A 13ª edição da Festa de Iemanjá marcou mais um capítulo da tradição que mistura fé, ancestralidade e resistência cultural.
Em matéria publicada pela Agência Brasil, Mãe Tecla de Tupinambá, presidenta da União Espírita Cearense de Umbanda, ressaltou a relevância histórica da festividade. “Uma das homenagens mais importantes que existe aqui no estado do Ceará. […] nos anos 30, nos anos 40, com o Manuel Rodrigues de Oliveira, começamos a poder ter uma manifestação de matriz afrobrasileira, porque naquela época era totalmente proibido. […] 15 de agosto é de suma importância para nós umbandistas”, disse.

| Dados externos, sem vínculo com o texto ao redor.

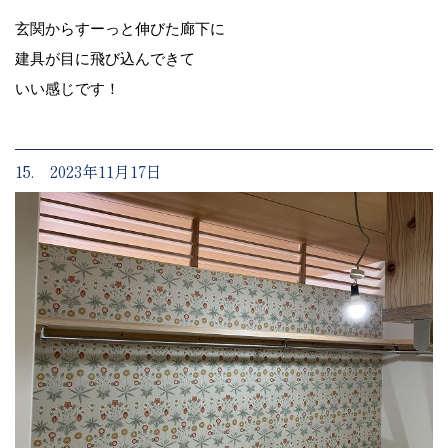
玄関からすーっと伸びた廊下に
建具が目に飛び込んできて
いい感じです！
15. 2023年11月17日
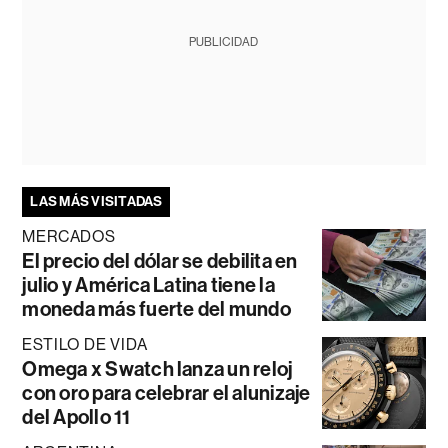
PUBLICIDAD
LAS MÁS VISITADAS
MERCADOS
El precio del dólar se debilita en
julio y América Latina tiene la
moneda más fuerte del mundo
ESTILO DE VIDA
Omega x Swatch lanza un reloj
con oro para celebrar el alunizaje
del Apollo 11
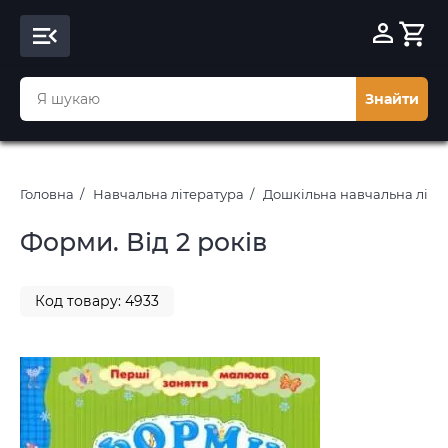
Знайти
Головна
Навчальна література
Дошкільна навчальна літе
Форми. Від 2 років
Код товару: 4933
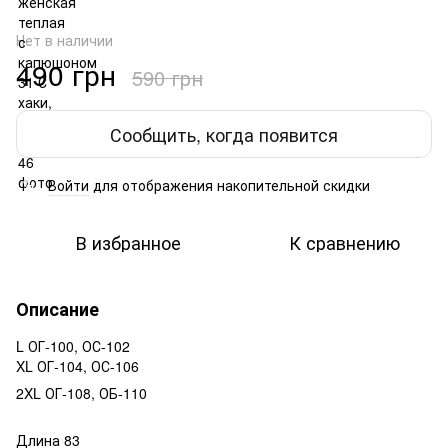
Нет в наличии
490 грн
590 грн
Сообщить, когда появится
Войти
для отображения накопительной скидки
%
В избранное
К сравнению
Описание
L ОГ-100, ОС-102
XL ОГ-104, ОС-106
2XL ОГ-108, ОБ-110
Длина 83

Além das manifestações religiosas, o evento promove a economia local, beneficiando artesãos, empreendedores e comunidades tradicionais. Cortejos, música, danças e rituais de oferenda movimentaram a cidade desde as primeiras horas da manhã.

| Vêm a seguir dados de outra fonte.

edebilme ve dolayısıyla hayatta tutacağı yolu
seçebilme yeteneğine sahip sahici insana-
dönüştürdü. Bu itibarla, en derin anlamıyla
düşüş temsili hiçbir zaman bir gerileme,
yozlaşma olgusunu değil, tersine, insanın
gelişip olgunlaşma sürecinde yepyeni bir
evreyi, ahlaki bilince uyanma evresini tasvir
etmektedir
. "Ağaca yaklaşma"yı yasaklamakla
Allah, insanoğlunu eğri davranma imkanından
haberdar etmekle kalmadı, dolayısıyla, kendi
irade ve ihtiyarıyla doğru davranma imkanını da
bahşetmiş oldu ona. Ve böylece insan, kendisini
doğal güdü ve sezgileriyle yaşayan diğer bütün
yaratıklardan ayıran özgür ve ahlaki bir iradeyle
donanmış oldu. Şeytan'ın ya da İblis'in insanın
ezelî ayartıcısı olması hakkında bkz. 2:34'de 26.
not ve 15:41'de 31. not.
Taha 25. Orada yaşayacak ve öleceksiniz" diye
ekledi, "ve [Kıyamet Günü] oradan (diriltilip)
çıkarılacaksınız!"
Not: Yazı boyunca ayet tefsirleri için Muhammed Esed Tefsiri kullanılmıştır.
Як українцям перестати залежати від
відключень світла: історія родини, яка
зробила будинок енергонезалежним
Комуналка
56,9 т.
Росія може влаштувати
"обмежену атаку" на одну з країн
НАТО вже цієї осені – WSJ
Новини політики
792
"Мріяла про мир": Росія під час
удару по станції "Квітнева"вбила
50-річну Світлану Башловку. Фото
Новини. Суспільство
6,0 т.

Mestre Pai Neto Tranca Rua, um dos líderes espirituais à frente da organização do evento, ressaltou a importância da celebração: “A Festa de Iemanjá é mais do que um ato de fé. É um grito de resistência, de ancestralidade viva, que ecoa pelas águas de Fortaleza. É onde reafirmamos nosso lugar, nossa cultura e nossos direitos. Essa festa é um marco da luta do povo de terreiro por respeito e visibilidade”.
A temática deste ano, “60 anos de amor, luta e fé”, reforçou o caráter simbólico e histórico do evento, evidenciando a continuidade de uma tradição que resiste há décadas. A Festa de Iemanjá integra o calendário oficial de Fortaleza e é reconhecida desde 2018 como Patrimônio Cultural Imaterial.